Q: Should the sex ratio become 50:50?

A: Saluja said that gender bias is a complex problem, and it cannot be solved by simply achieving a 50:50 distribution of male and female participants. Considering female participation in proportion to disease prevalence may be a better path leading to equity.

“To achieve equity, many operational factors should be considered by sponsors and researchers to encourage female participation,” Saluja said.

Q: Are many pharmaceutical companies taking gender differences into their clinical trials?

A: “Increasingly, firms are realizing that at the end of the day, it can be even more costly to withdraw a drug from the market if it has increased adverse events or a lack of effectiveness in women,” Saluja said.

He added that designing clinical trials with more female participants is very feasible. “Many recent but limited studies are already doing so," he said, noting however there is still a "long way to go.”

Q: What other measures have there been to address the underrepresentation of women in clinical trials and reduce potential side effects in women?

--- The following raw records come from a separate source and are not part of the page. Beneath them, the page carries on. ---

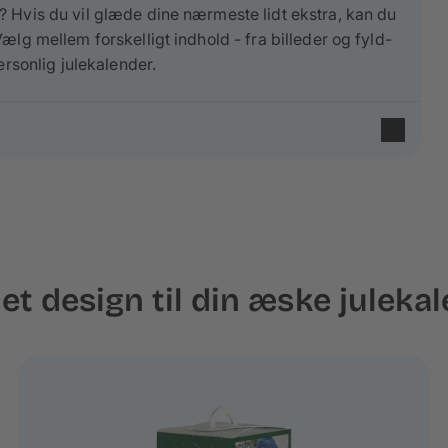
 Hvis du vil glæde dine nærmeste lidt ekstra, kan du
lg mellem forskelligt indhold - fra billeder og fyld-
ersonlig julekalender.
et design til din æske juleka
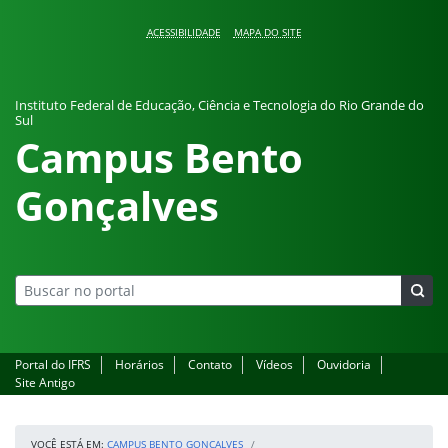
Pular para o conteúdo
ACESSIBILIDADE
MAPA DO SITE
Instituto Federal de Educação, Ciência e Tecnologia do Rio Grande do
Sul
Campus Bento
Gonçalves
Portal do IFRS
Horários
Contato
Vídeos
Ouvidoria
Site Antigo
VOCÊ ESTÁ EM:
CAMPUS BENTO GONÇALVES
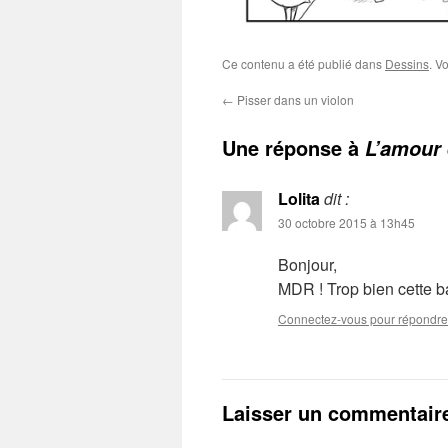
Ce contenu a été publié dans
Dessins
. V
←
Pisser dans un violon
Une réponse à
L’amour 
Lolita
dit :
30 octobre 2015 à 13h45
Bonjour,
MDR ! Trop bien cette 
Connectez-vous pour répondre
Laisser un commentair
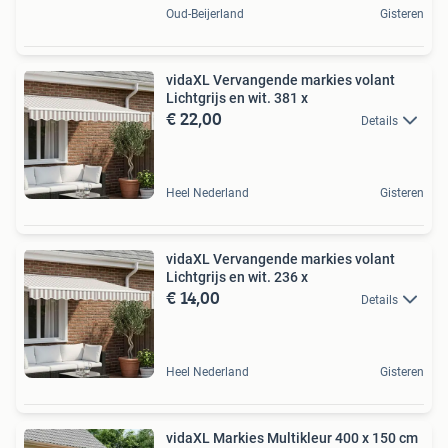
Oud-Beijerland
Gisteren
vidaXL Vervangende markies volant
Lichtgrijs en wit. 381 x
€ 22,00
Details
Heel Nederland
Gisteren
vidaXL Vervangende markies volant
Lichtgrijs en wit. 236 x
€ 14,00
Details
Heel Nederland
Gisteren
vidaXL Markies Multikleur 400 x 150 cm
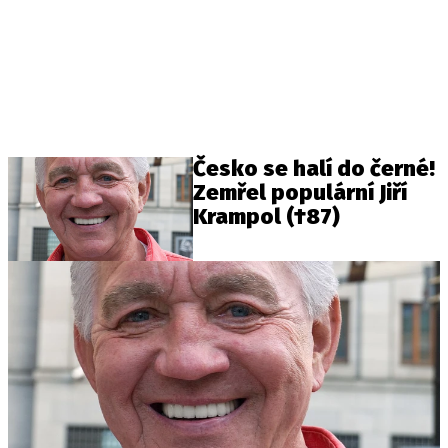
Česko se halí do černé!
Zemřel populární Jiří
Krampol (†87)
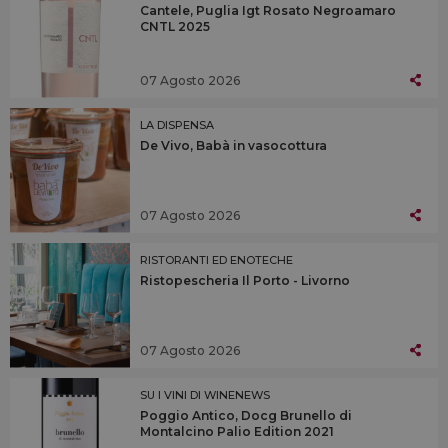
Cantele, Puglia Igt Rosato Negroamaro
CNTL 2025
07 Agosto 2026
LA DISPENSA
De Vivo, Babà in vasocottura
07 Agosto 2026
RISTORANTI ED ENOTECHE
Ristopescheria Il Porto - Livorno
07 Agosto 2026
SU I VINI DI WINENEWS
Poggio Antico, Docg Brunello di
Montalcino Palio Edition 2021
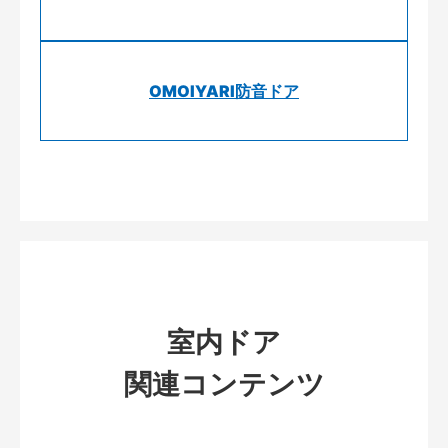
OMOIYARI防音ドア
室内ドア
関連コンテンツ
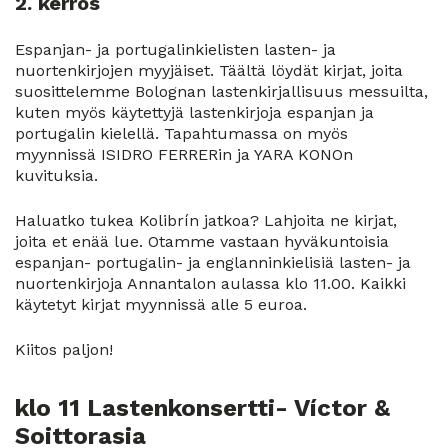
2. kerros
Espanjan- ja portugalinkielisten lasten- ja
nuortenkirjojen myyjäiset. Täältä löydät kirjat, joita
suosittelemme Bolognan lastenkirjallisuus messuilta,
kuten myös käytettyjä lastenkirjoja espanjan ja
portugalin kielellä. Tapahtumassa on myös
myynnissä ISIDRO FERRERin ja YARA KONOn
kuvituksia.
Haluatko tukea Kolibrín jatkoa? Lahjoita ne kirjat,
joita et enää lue. Otamme vastaan hyväkuntoisia
espanjan- portugalin- ja englanninkielisiä lasten- ja
nuortenkirjoja Annantalon aulassa klo 11.00. Kaikki
käytetyt kirjat myynnissä alle 5 euroa.
Kiitos paljon!
klo 11 Lastenkonsertti- Víctor &
Soittorasia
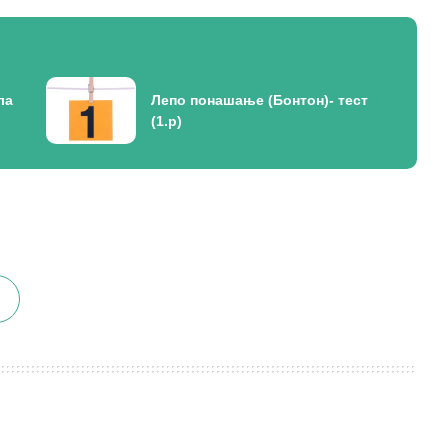
ла
Лепо понашање (Бонтон)- тест
(1.р)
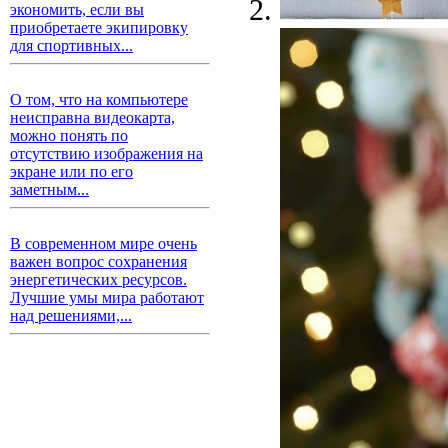
экономить, если вы
приобретаете экипировку
для спортивных...
О том, что на компьютере
неисправна видеокарта,
можно понять по
отсутствию изображения на
экране или по его
заметным...
В современном мире очень
важен вопрос сохранения
энергетических ресурсов.
Лучшие умы мира работают
над решениями,...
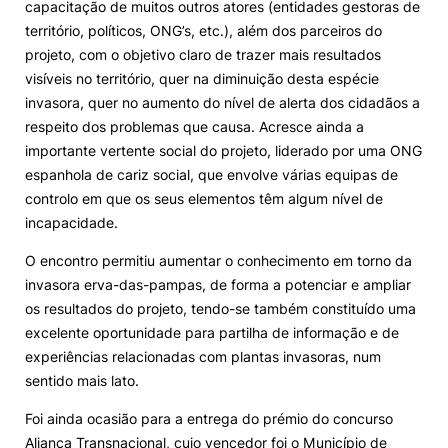
capacitação de muitos outros atores (entidades gestoras de
território, políticos, ONG’s, etc.), além dos parceiros do
projeto, com o objetivo claro de trazer mais resultados
visíveis no território, quer na diminuição desta espécie
invasora, quer no aumento do nível de alerta dos cidadãos a
respeito dos problemas que causa. Acresce ainda a
importante vertente social do projeto, liderado por uma ONG
espanhola de cariz social, que envolve várias equipas de
controlo em que os seus elementos têm algum nível de
incapacidade.
O encontro permitiu aumentar o conhecimento em torno da
invasora erva-das-pampas, de forma a potenciar e ampliar
os resultados do projeto, tendo-se também constituído uma
excelente oportunidade para partilha de informação e de
experiências relacionadas com plantas invasoras, num
sentido mais lato.
Foi ainda ocasião para a entrega do prémio do concurso
Aliança Transnacional, cujo vencedor foi o Município de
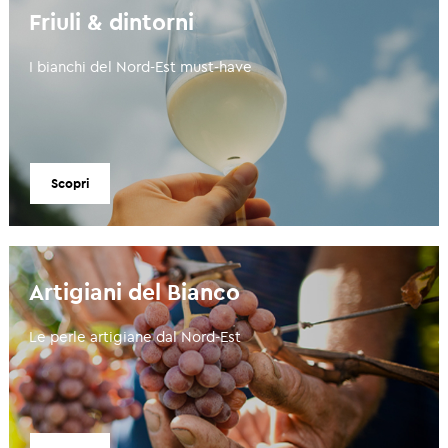
Friuli & dintorni
I bianchi del Nord-Est must-have
Scopri
Artigiani del Bianco
Le perle artigiane dal Nord-Est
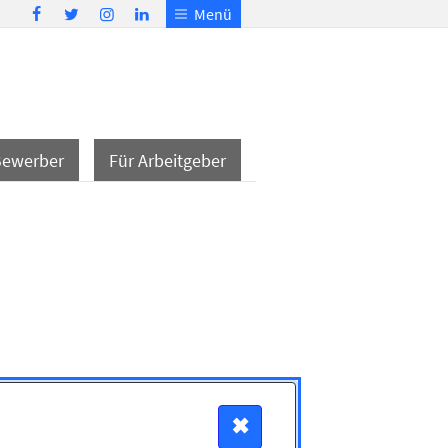
Menü
Bewerber
Für Arbeitgeber
✖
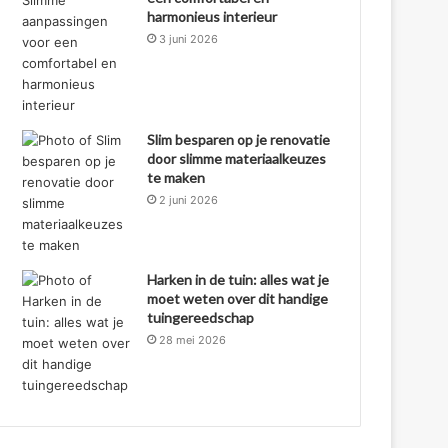
harmonieus interieur
3 juni 2026
Slim besparen op je renovatie
door slimme materiaalkeuzes
te maken
2 juni 2026
Harken in de tuin: alles wat je
moet weten over dit handige
tuingereedschap
28 mei 2026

“Whenever research lacks or excludes female subjects, the guidelines should clearly state that the evidence has been obtained mainly from men. Once a drug is marketed, the scientific or patient leaflet should mention the ratio and total number of women and men that participated in the clinical trials,” Saluja said.

Saluja suggested a multipronged approach is needed. The regulatory, ethical and funding framework should be also strengthened to encourage firms to take into account gender diversity and specific data analysis with regards to safety, drug immunogenicity and efficacy in their study reports.

Saluja and Shin both said having a pharmacovigilance system to monitor and prevent gender-specific side effects actively is a good option to assess the risks of commercialized drugs.